From Gondar, we climb to 10,000 ft for a (freezing cold) night’s stay in the Simien Mountains, hike among the native gelada gibbons, then spend eight hours on the bus winding around hairpin bends snapping views of the jagged peaks and fertile valleys, descending to Axum, where the original Ark of the Covenant is supposedly housed in a church only one monk may enter. In Lalibela, we remove our shoes every twenty minutes, to visit the rock-hewn churches of this 12th century “New Jerusalem,” a UNESCO World Heritage Centre.
The paradox is not lost on me. We’ve just been among Ethiopian Jews hankering for actual Jerusalem, and now we’re touring a labyrinth of crepuscular churches, designed to reproduce Jerusalem within Ethiopia, since the Christian pilgrimage to the Holy Land was, at the time of their construction, too perilous.
• • •
Reaching Addis the following Friday, our bus parks by the kerb, and we wait for our designated host. The local denizens peer quizzically at us through the bus windows. Minutes pass. The waiting feels weighty. Maybe we won’t see the synagogue after all.
At last, a young man with lush curly black hair arrives — he’s rushed across the city in the melée of Friday rush hour, from his job as an Israeli embassy guard.

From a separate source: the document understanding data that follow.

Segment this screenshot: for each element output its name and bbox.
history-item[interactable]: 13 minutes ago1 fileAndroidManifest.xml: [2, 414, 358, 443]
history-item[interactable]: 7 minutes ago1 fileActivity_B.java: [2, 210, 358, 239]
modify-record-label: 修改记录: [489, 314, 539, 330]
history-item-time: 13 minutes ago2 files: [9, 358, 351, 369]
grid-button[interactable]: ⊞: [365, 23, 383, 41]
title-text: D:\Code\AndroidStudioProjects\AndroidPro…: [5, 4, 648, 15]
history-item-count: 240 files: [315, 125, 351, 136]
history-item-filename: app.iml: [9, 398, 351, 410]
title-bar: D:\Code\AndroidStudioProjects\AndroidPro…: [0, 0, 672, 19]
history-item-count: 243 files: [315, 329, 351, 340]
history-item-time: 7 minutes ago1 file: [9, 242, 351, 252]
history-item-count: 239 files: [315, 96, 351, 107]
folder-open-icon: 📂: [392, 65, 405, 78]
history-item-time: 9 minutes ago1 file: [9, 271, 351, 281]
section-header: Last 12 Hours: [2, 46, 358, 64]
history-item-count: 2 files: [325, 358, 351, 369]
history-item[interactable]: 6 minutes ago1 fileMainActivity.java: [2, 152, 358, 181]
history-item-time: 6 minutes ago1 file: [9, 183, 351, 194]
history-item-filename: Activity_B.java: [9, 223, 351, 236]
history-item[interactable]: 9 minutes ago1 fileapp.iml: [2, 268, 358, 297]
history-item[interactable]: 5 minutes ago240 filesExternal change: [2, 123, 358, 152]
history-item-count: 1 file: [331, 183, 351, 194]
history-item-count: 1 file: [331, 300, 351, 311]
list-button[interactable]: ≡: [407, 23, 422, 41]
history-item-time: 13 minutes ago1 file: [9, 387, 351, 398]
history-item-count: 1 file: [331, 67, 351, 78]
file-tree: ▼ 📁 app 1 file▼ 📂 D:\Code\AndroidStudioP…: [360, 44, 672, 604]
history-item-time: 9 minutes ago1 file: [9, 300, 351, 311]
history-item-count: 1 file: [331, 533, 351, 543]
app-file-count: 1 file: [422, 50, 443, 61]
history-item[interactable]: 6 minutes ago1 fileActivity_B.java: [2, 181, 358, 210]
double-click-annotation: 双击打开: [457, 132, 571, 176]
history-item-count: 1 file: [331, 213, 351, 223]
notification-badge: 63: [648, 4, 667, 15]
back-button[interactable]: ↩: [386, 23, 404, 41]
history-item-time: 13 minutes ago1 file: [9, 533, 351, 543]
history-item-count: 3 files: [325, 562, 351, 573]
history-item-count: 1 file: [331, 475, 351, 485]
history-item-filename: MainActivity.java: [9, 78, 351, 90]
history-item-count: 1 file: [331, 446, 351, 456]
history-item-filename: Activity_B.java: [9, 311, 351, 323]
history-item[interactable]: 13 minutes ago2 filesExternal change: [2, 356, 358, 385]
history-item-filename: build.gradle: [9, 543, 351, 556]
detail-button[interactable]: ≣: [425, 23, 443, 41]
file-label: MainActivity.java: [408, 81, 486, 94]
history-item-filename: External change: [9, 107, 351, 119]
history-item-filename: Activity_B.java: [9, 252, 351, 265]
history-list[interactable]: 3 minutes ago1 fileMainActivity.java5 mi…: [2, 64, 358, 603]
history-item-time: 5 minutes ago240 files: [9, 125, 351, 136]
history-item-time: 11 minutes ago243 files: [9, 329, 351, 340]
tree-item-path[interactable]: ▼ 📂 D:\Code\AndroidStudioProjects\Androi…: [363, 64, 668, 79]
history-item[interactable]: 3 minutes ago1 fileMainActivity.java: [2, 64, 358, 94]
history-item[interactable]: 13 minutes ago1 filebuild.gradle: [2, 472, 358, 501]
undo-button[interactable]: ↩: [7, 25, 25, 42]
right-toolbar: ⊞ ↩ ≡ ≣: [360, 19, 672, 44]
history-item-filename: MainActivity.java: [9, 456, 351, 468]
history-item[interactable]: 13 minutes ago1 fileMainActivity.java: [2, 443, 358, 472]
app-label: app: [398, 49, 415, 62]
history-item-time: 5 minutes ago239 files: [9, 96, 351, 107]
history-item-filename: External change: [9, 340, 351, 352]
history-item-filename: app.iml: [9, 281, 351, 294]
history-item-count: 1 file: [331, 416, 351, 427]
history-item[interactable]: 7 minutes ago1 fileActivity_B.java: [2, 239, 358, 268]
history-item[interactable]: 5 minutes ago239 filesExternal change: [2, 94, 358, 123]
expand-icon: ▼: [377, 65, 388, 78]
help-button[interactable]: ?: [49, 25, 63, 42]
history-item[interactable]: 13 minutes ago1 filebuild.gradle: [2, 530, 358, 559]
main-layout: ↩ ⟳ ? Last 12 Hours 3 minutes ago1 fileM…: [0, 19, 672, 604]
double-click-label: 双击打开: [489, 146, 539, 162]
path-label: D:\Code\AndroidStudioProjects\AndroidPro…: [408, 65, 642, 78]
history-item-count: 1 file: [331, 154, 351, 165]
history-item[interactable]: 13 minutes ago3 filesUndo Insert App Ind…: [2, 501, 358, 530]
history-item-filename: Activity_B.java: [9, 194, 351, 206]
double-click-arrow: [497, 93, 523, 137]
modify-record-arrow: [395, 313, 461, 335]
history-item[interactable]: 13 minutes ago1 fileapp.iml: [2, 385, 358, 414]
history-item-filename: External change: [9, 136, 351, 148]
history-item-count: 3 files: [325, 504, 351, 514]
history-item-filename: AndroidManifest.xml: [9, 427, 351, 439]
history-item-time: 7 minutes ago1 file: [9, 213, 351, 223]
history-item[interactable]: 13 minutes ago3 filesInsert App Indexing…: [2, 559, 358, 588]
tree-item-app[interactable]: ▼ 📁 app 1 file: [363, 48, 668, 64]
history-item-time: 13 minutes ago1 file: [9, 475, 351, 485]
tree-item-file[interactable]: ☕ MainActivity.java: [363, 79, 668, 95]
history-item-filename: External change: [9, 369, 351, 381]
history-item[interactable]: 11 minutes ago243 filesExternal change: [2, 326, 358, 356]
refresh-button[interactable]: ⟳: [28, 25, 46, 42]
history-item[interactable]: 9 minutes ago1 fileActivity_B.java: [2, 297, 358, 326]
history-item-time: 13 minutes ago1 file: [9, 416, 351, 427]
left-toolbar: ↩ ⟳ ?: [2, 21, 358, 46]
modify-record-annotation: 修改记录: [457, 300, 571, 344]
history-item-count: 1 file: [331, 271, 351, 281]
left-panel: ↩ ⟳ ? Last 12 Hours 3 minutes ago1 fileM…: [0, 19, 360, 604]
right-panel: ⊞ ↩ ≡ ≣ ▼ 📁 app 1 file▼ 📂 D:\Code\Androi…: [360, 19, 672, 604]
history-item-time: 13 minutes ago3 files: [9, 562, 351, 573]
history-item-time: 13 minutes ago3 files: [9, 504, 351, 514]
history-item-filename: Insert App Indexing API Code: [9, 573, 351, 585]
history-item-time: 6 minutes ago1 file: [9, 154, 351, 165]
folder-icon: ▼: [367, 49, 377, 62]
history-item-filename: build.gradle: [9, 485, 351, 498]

Before Kabbalat Shabbat, Tigabu Worku shows us around Tikvat Zion synagogue compound, which is smaller than Gondar’s and has recently moved from the Jewish neighborhood, some distance away, due to rising rent. We stand outside the Mikvah, asking questions about the community’s current situation. Speaking in Ivrit (which many young Jews here seem to command alongside their native Amharic), he says there’s no knowing when any particular family member will be able to join relatives already in Israel. The order of departures is seemingly random, unrelated to age, or how long someone has been waiting.

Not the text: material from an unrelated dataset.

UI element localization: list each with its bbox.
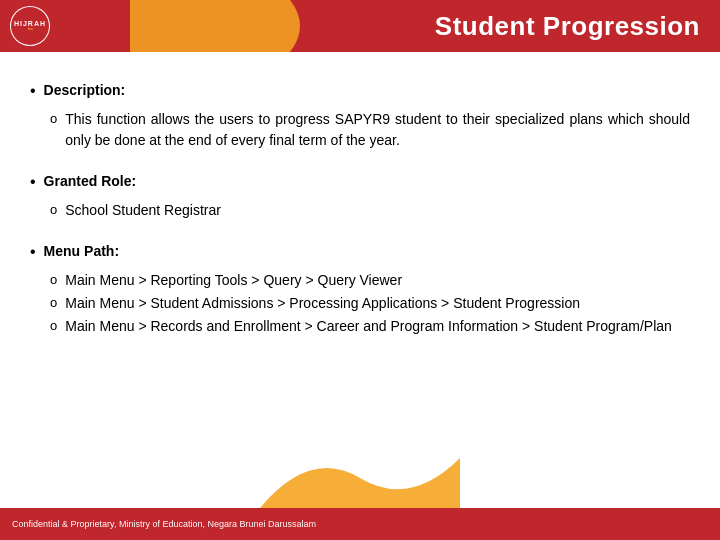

I ask how he and his fellow Ethiopian Jews tolerate the limbo — not knowing when, or if, they’ll ever get to make Aliyah.
He answers with conviction and a bright smile. A member of our tour group translates:
“Victory doesn’t fear a long wait.”
Janet Abrams is an artist, writer, editor and independent producer, raised in London but now based in Santa Fe, New Mexico.